Hilda raised an eyebrow. "No," she said. "But it's not too surprising. It also might make his continuing on here problematic. I wouldn't want Phoenix Spa's physician to have a blemished record. He might have kept it quiet up till now, but after this the world will know. That will make it difficult to attract and keep the kind of clientele we need to keep the bills paid. As you can well imagine, this isn't an inexpensive operation."

"Funny you should mention that," Vince said casually, tapping the stack of file folders he had laid out on the tabletop in front of him. "I've pulled everyone's folders, yours included. My plan is to take them back to the department to go over them one at a time. I would imagine they'll turn out to be some pretty interesting reading, wouldn't you?"

For the first time, Hilda Finch seemed to falter. Her eyes darted from Vince's face to the stack of folders and back again.

"Aren't you interested to see what is in your folder?" Vince asked.

"I have no interest whatsoever. I suppose it's all about what treatments are used and what kinds of results the client has over the course of a stay here."

"You might say that," Vince agreed. "So as a partner, even as a silent partner, you'd be aware of monies paid out over the course of time."

"I receive quarterly reports, if that's what you mean," Hilda replied. "At least, my attorney receives them, and he forwards them to me."

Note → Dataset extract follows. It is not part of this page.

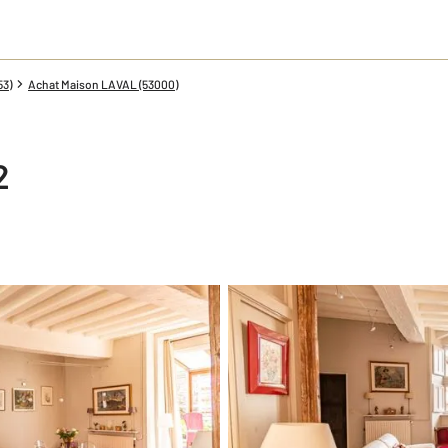
53)
Achat Maison LAVAL (53000)
2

Vince thumbed through the folders and picked up Ondine's. "Would you happen to know why Claudia de Vries gave Ondine over a million bucks the last time she was here?"

"I beg your pardon?"

"Maybe it was just a trick-or-treat gimmick, since Ondine checked in on October thirty-first. She received a hundred and twenty-five thousand dollars that day and another hundred thousand every day for the remainder of her ten-day stay. You know anything about that, Madame Silent Partner?"

"Why that low-down bitch! You mean to tell me she was skimming that much off the top and giving it to somebody else? If I'd known that, I really would have killed her-with my own bare hands."

"But you didn't."

"No," Hilda admitted. "I suppose not."

"So what's all this charade, then? What's with this I want him to arrest me crap?"

"I did want you to," Hilda told him. "I still do. So I'd be safe."

"Safe from what? What do you mean?"

"I'm afraid that now, as the new owner, I may become a target, too. I thought the best way to be protected would be for you to put me in jail."

"Sorry," Vince told her. "No can do."

"Well, then," Hilda said with a sigh, "I suppose I could just as well go back to my cabin and change into my sweat suit since there won't be any photographers after all."

Just then, they heard a scream. Vince Toscana leaped from his chair and ran to the back door. He pulled it open just as Marsha Rollins came careening up onto the deck. "Come quick," she yelped. "I can't swim, and somebody's got to help her."

"What is it?" Vince demanded. "What's wrong?"

"It's Phyllis," Marsha answered, gasping for breath. "I came back from using the rest room and found her floating facedown in the lake. I think she's dead!"